Ils ont préparé des banderoles, et se sont mis sur leur trente et un pour rendre visite à Manou, leur mamie. Toujours confinée dans son Ehpad de Pornic, elle fête ses cent ans ce dimanche. Le protocole des retrouvailles, forcément strict, n'a cependant pas gâché la fête qu'ils lui avaient préparée.
Quand ils débarquent dans la maison de retraite, pour rendre visite à leur grand-mère et arrière-grand-mère, ils ne passent pas inaperçus. Et cette fois encore, ils ont prévu de mettre le paquet, d'autant que cela fait trois mois qu'il ne l'ont pas approchée. Pour les cent ans de leur aïeule, 35 membres de la famille Clairouin ont fait le déplacement jusqu'à Sainte-Marie à Pornic.
Au début ils imaginaient pouvoir amener leur grand-mère sur la terrasse de la maison familiale, face à la mer. Mais les préconisations strictes du gouvernement, auxquelles se réfèrent les Ehpad pour organiser les visites "post-Covid", ont douché leur première envie.
Dix précieuses minutes…pas plus !
"Pendant le confinement on a fait des visios, on l'a vue aussi derrière la fenêtre de sa chambre mais ce n'est pas pareil "souffle Natacha, une des petites-filles de Manou.

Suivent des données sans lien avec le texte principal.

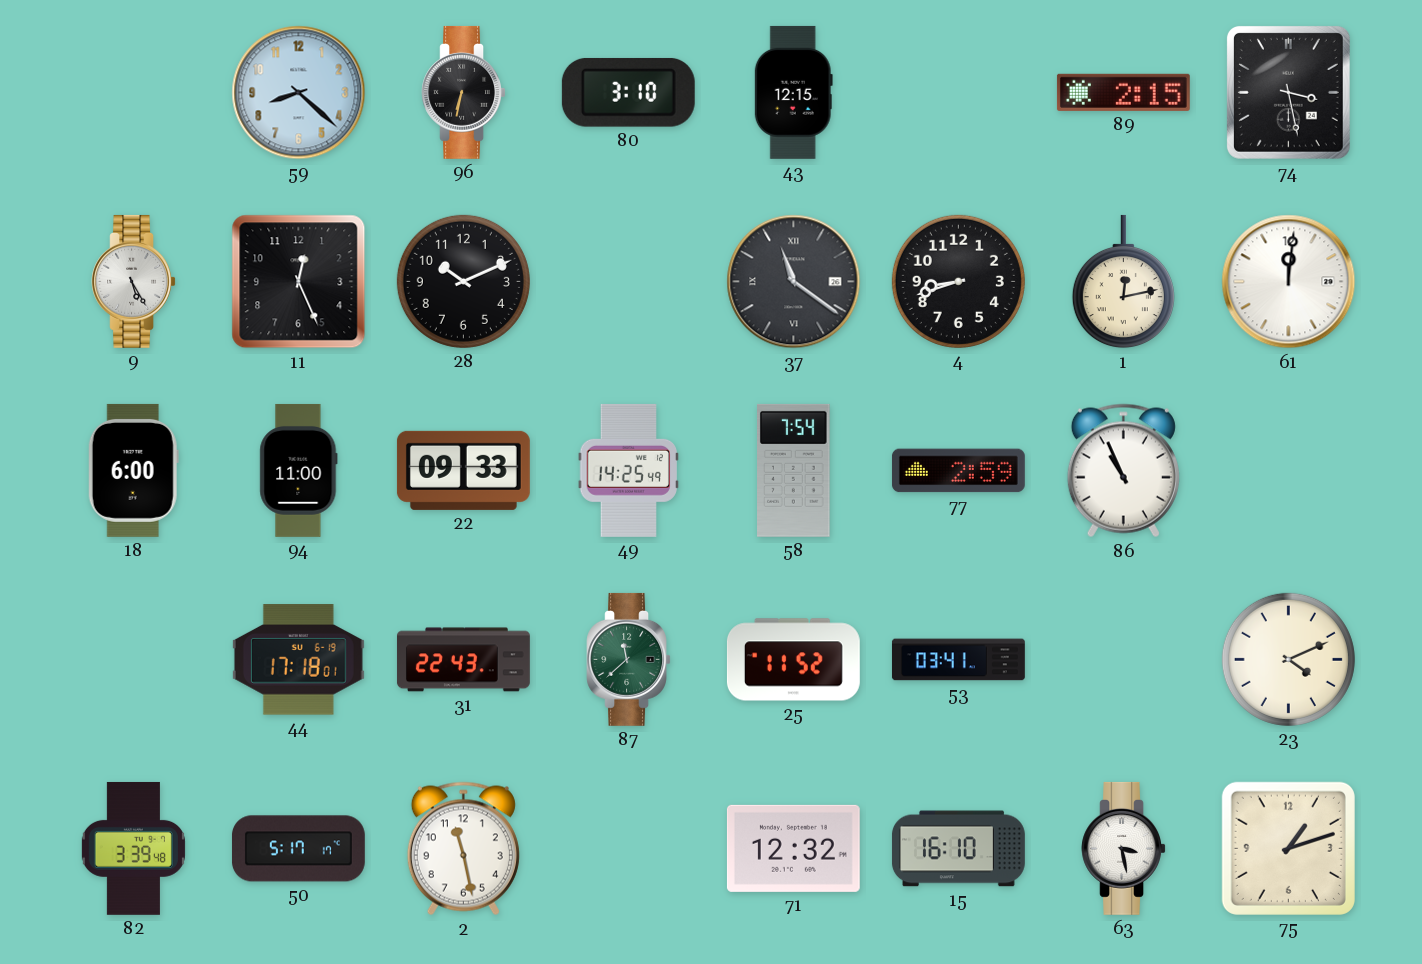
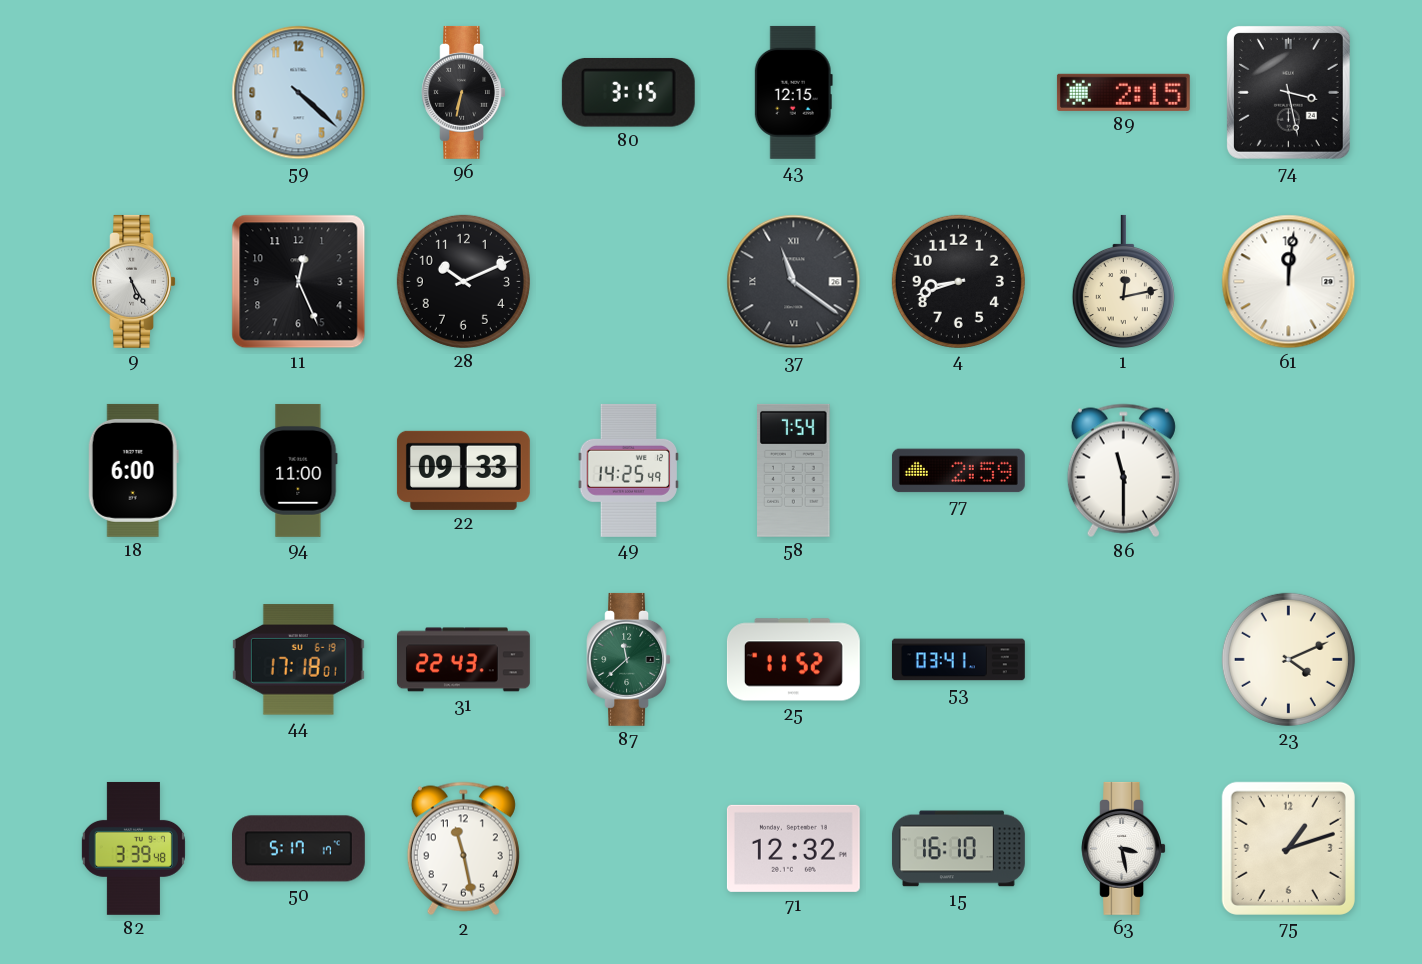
59: 8:22 -> 4:22
80: 3:10 -> 3:15
86: 10:56 -> 11:30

"On s'est battus pour pouvoir venir la voir, pour obtenir 10 minutes avec elle. Il a fallu négocier. On a un peu harcelé la maison de retraite, mais finalement ça s'est fait, et c'était super !".
Pourtant, samedi soir, à la veille du rendez-vous, Natacha était partagée. Entre la joie de retrouver sa grand-mère bien-aimée et la crainte de la trouver fatiguée et éteinte.
"On l'a vu pendant nos visios, sa tête tombait, elle est affaiblie. Avant le confinement elle marchait, ce qui n'est plus le cas, nous allions à chaque visite faire quelques pas sur le chemin de côte. Tout le monde dans la famille savait qu'il fallait la stimuler. Elle qui a toujours été active, qui n'a jamais été malade, on a senti qu'en deux mois et demi elle a perdu ses capacités d'attention, d'audition..."
Un anniversaire, le jour de la fête des mères, impossible de rater ça !
Pour la famille Clairouin, pas question de faire l'impasse sur l'anniversaire de sa doyenne, qui tombe aussi, cette année, le jour de la fête des Mères.
"Manou c'est Sainte-Marie, la dernière grand-mère des villas". Autant dire un monument !
Manou s'appelle en fait Anne Clairouin-Hodubourg de Verbois. Elle a élevé 5 enfants.
Elle a passé sa vie entre Angers, où elle travaillait et résidait, et sa maison du bord de mer à Pornic.
C'est là, qu'elle veillait sur ses 15 petits-enfants et 36 arrières petits-enfants. "Elle a toujours été très volontaire très active, courageuse et forte". Manou jamais malade. Une grand-mère en granit.
Natacha raconte, les incontournables repas du 15 août, la fierté des enfants remontant de la plage que surplombe la maison. "On faisait toujours un coucou à Manou qui nous regardait depuis la terrasse et puis en remontant de la plage on lui montrait nos trésors, notre pêche, les coquillages que nous avions ramassé". Manou et sa maison, une bordée de souvenirs...
Quand l'âge est venu, et avec lui la fragilité, et les chutes et les maux, Manou a souhaité rejoindre l'Ehpad situé non loin de sa villa.
C'est devant une fenêtre de sa maison de retraite que les membres de sa famille ont entrepris de venir lui fêter son anniversaire.
"Pendant 10 minutes le covid n'existait plus"
"Ça s'est vraiment passé comme on le voulait! sourit Natacha, visiblement soulagée. On était rassemblés, à l'extérieur de la résidence, sur la place de l'église. Les dames de l'Ehpad avaient collé le fauteuil de Manou tout près de la fenêtre, on était à un mètre d'elle. On a chanté, elle était contente. On a tous été rassurés de la voir bien éveillée, bien en forme, on l'a vraiment sentie revivre".
Pendant dix minutes, la famille a pu profiter de Manou et elle des siens...
"C'était très émouvant, très humain, le personnel de la maison de retraite a tout filmé depuis son point de vue, je pense qu'ils ont compris qu'on avait besoin de partager ce moment avec elle. Pendant dix minutes il n'y avait plus de covid..."
Alors certes, il n'y a pas eu d'embrassades, pas de câlins, pas de mots doux glissés au creux de son oreille. "On avait envie de lui faire un gros bisou, c'est dommage...on se rattrapera cet été, quand on la serrera dans nos bras", glisse Natacha.